Exercise brief: The number of lines holding the string "Beyoncé" is all that is wanted; count them in the records below.

Supplied material:
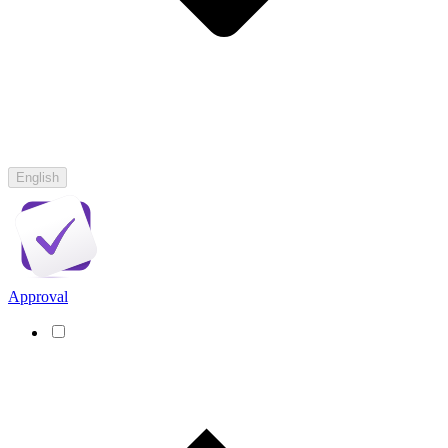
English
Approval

==

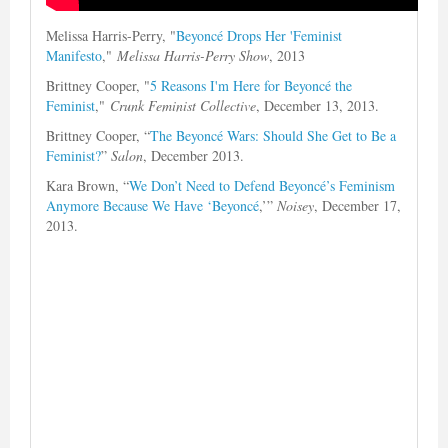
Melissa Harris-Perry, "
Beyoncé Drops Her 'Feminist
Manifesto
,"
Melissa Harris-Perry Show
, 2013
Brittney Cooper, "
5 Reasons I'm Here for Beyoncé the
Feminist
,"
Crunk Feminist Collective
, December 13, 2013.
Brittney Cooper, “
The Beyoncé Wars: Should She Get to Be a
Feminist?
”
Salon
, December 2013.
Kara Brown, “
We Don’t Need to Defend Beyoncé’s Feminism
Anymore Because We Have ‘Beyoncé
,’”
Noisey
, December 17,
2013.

Task answer: 5